# BINGO Hackaton - Lecture 05

**Luciano Barosi**

*BINGO Collaboration*

## Fast Fourier Transform and Applications

In [None]:
# Make plots appear inline, set custom plotting style
%matplotlib inline
import matplotlib.pyplot as plt
import numpy as np
from scipy import fftpack

In [None]:
# show result from all calculations of the cell
from IPython.core.interactiveshell import InteractiveShell
InteractiveShell.ast_node_interactivity = "all"

In [None]:
# Building an harmonic signal
f = 10  # Frequency, in cycles per second, or Hertz
f_s = 100  # Sampling rate, or number of measurements per second

t = np.linspace(0, 2, 2 * f_s, endpoint=False)
x = np.sin(f * 2 * np.pi * t)

fig, ax = plt.subplots()
ax.plot(t, x)
ax.set_xlabel('Time [s]')
ax.set_ylabel('Signal amplitude');

In [None]:
from scipy import fftpack

X = fftpack.fft(x)
freqs = fftpack.fftfreq(len(x)) * f_s

fig, ax = plt.subplots()

ax.stem(freqs, np.abs(X), use_line_collection = True)
ax.set_xlabel('Frequency in Hertz [Hz]')
ax.set_ylabel('Frequency Domain (Spectrum) Magnitude')
ax.set_xlim(-f_s / 2, f_s / 2)
ax.set_ylim(-5, 110)

We want to study signals and decompose them in their constituent frequencies.

In [None]:
from IPython.display import Audio
file = "../DATA/Nightingale-sound.wav"
Audio(file)

In [None]:
from scipy.io import wavfile

rate, audio = wavfile.read(file)
print(rate)


In [None]:
N = audio.shape[0]
L = N / rate

print(f'Audio length: {L:.2f} seconds')

f, ax = plt.subplots(figsize=(7.2, 2.4))
ax.plot(np.arange(N) / rate, audio)
ax.set_xlabel('Time [s]')
ax.set_ylabel('Amplitude [unknown]');

In order to understand better the signal we are going to construct a moving window of length 1024 samples, each one 100 samples apart. It is important that the size of the windows is a multiple of 2.

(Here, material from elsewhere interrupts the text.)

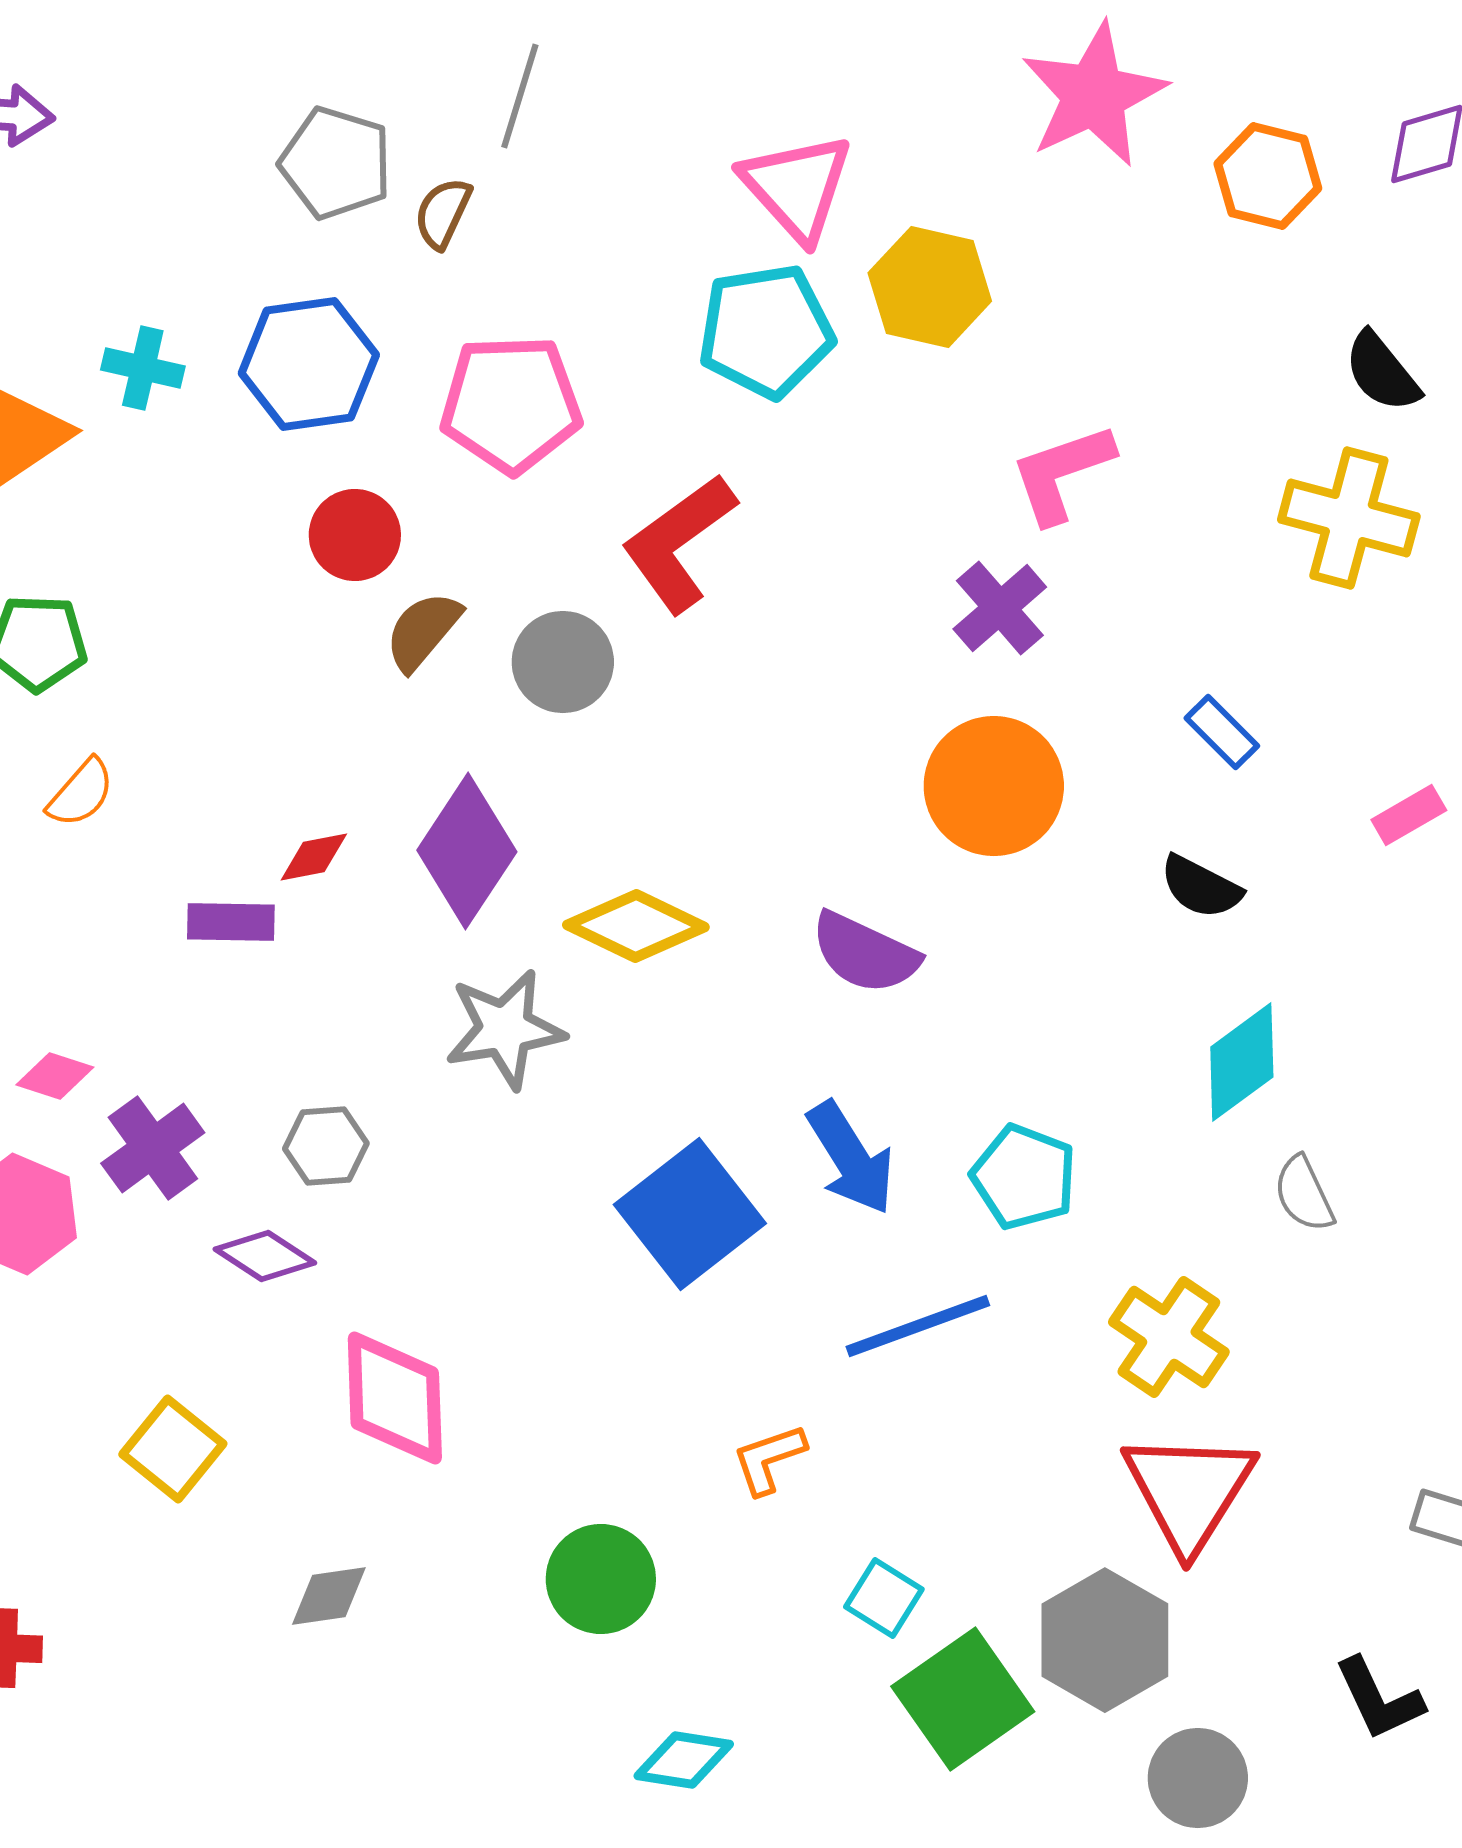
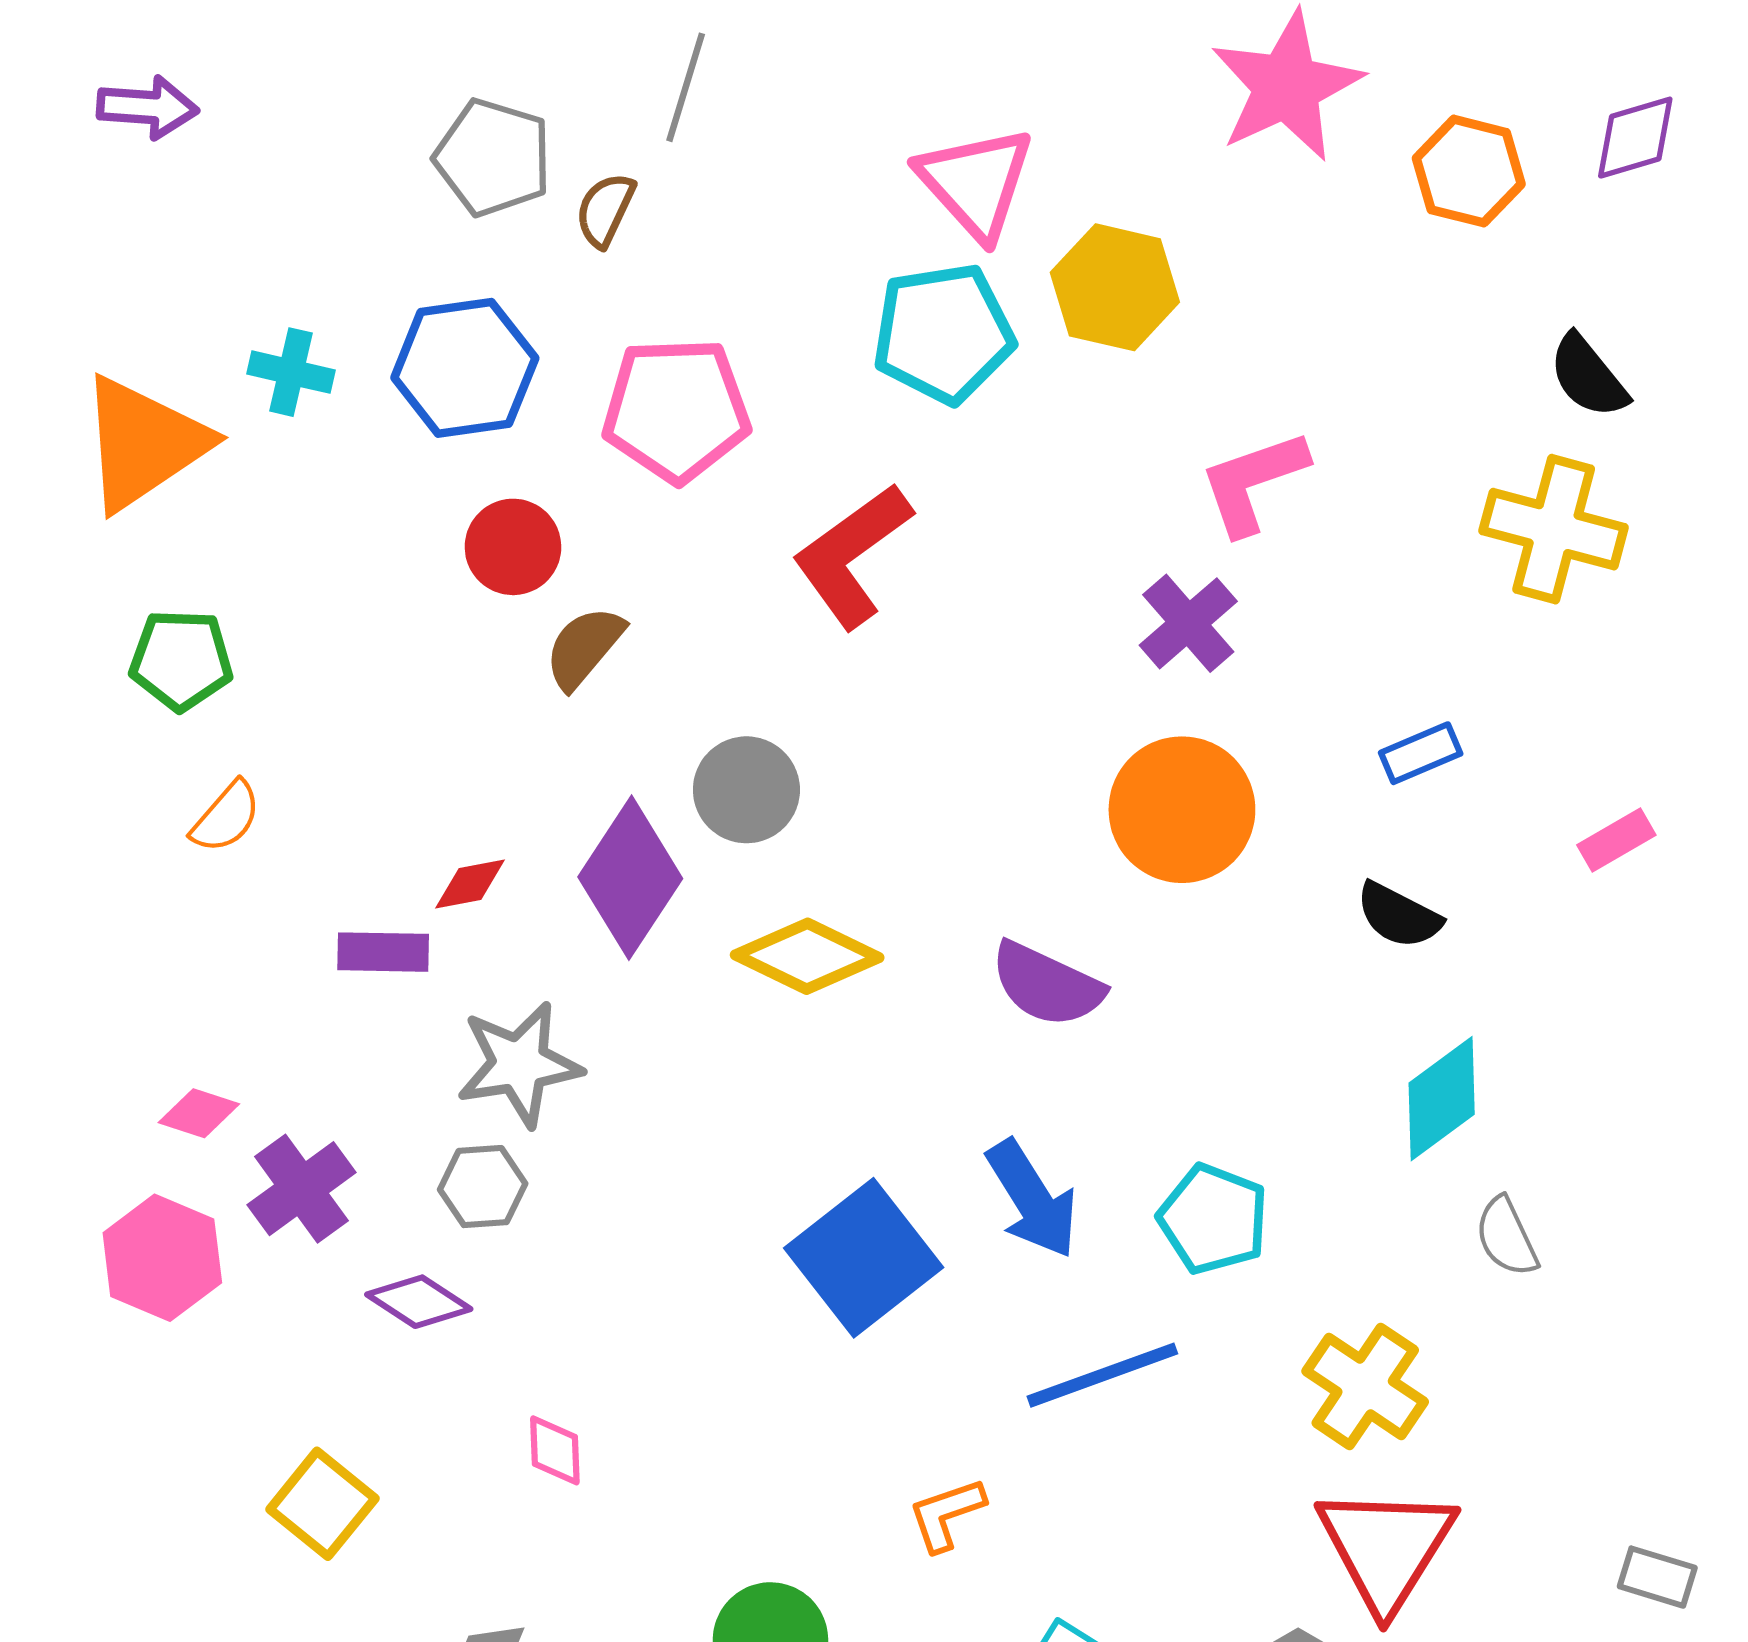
gray circle: (563, 662) -> (746, 790), moved
blue rectangle: (1222, 732) -> (1421, 753), turned -68
gray star: (505, 1029) -> (519, 1064), moved
pink diamond: (395, 1398) -> (555, 1450), size x0.5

The edges of the window may introduce artifacts in the signal. We are going to use a smooth window.

In [None]:
# Code directly obtained from https://docs.scipy.org/doc/numpy/reference/generated/numpy.hanning.html
size_w = 50 #size of the window
size_s = 2048 # size of the sample
window = np.hanning(size_w)

A = fftpack.fft(window, size_s) / (size_w/2)
# Center frequencies
mag = np.abs(fftpack.fftshift(A))
freq = np.linspace(-0.5, 0.5, len(A))
# Proper care with logs
with np.errstate(divide='ignore', invalid='ignore'):
    response = 20 * np.log10(mag)
# Clipping signal frequencies
#response = np.clip(response, -100, 100)

fig, ax = plt.subplots(ncols = 2, figsize = (18,6))
ax[0].plot(window)
ax[0].set_title("Hann window")
ax[0].set_ylabel("Amplitude")
ax[0].set_xlabel("Sample")

ax[1].plot(freq, response)
ax[1].set_title("Frequency response of the Hann window")
ax[1].set_ylabel("Magnitude [dB]")
ax[1].set_xlabel("Normalized frequency [cycles per sample]")

plt.show();

In [None]:
from skimage import util
M = 1024

slices = util.view_as_windows(audio, window_shape = (M,), step = 100)
print(f'Audio shape: {audio.shape}, Sliced audio shape: {slices.shape}')

In [None]:
# Construct a Hanning window
win = np.hanning(M + 1)[:-1]
slices = slices * win
# Transpose
slices = slices.T
print('Shape of `slices`:', slices.shape)
# DFT for each slice
spectrum = np.fft.fft(slices, axis=0)[:M // 2 + 1:-1]
spectrum = np.abs(spectrum)


In [None]:
f, ax = plt.subplots(figsize=(7.2, 2.4))

S = np.abs(spectrum)
S = 20 * np.log10(S / np.max(S))

ax.imshow(S, origin='lower', cmap='viridis',
          extent=(0, L, 0, rate / 2 / 1000))
ax.axis('tight')
ax.set_ylabel('Frequency [kHz]')
ax.set_xlabel('Time [s]');

In [None]:
# There is a package for that. This is a spectogram.
from scipy import signal

freqs, times, Sx = signal.spectrogram(audio, fs=rate, window='hanning',
                                      nperseg=4*1024, noverlap=M - 1000,
                                      detrend=False, scaling='spectrum')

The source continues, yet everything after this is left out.